Hi Mitchell,
Ken Evans has forwarded your discussion about the FCO-IM Lexicalizing question to me. I’m happy to reply.
Please see my points below (in more or less random order, responding to your texts).
For the sake of simplicity let’s assume there is only one identifier (one candidate key, which is thus the primary key).
1. I think the issue you raise is best addressed while distinguishing between the conceptual level (that of an FCO-IM, or ORM, information model), the logical level (that of a relational database schema), and the physical level (that of an implementation in a concrete DBMS.
2. On the conceptual level, in FCO-IM and also in ORM, every object type must have an identifier (unique name). This identifier can consist of several components. On the logical level, this translates into a primary key with more than one column. There is absolutely no problem with that on either of these levels, and I agree completely with Ken’s comments (04-07-2010).
3. The physical level is where performance issues and other technical matters ‘under the hood’ are addressed. These performance issues are presently only of concern for very large database systems (in terms of records per table; datawarehousing with large ‘fact tables’ for example). In such situations, it may be advisable to replace a compound key with a single dummy key. That has drawbacks too, however: a) the alternate key is still there, and must be checked and maintained by the system and b) it changes the facts for the users (suddenly they have to use a number they never needed before). Messing with the way users communicate about their UoD should not be done lightly.

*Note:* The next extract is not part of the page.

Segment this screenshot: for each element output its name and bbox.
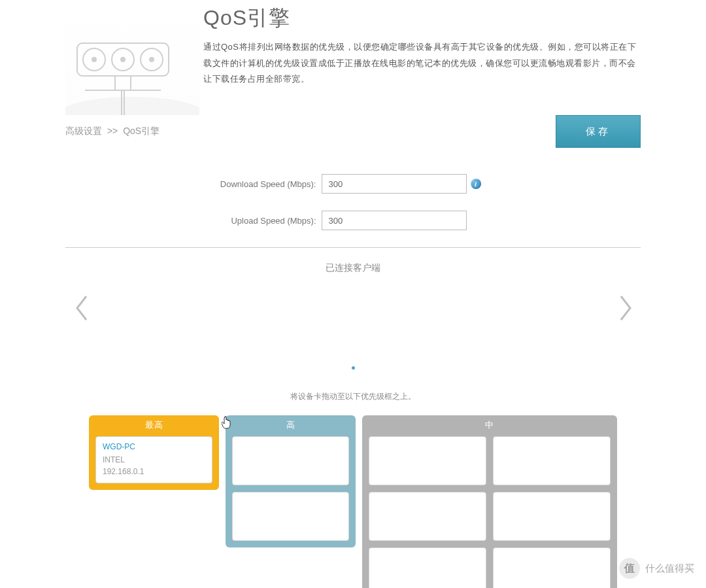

4. Perhaps you do not want to change the user communication, but just intend to implement the dummy key and hide it from all users by replacing it with the ‘real’ one in all interfaces and reports. That would require a lot of programming work, but it can be done. Then you would not need to change the conceptual level or the logical level, but only the physical level (and have a separate physical database schema, augmented with the full set of routines for maintaining the alternate keys and hiding the dummy key). Note that I don’t want to change the logical level for this purpose (but others may disagree).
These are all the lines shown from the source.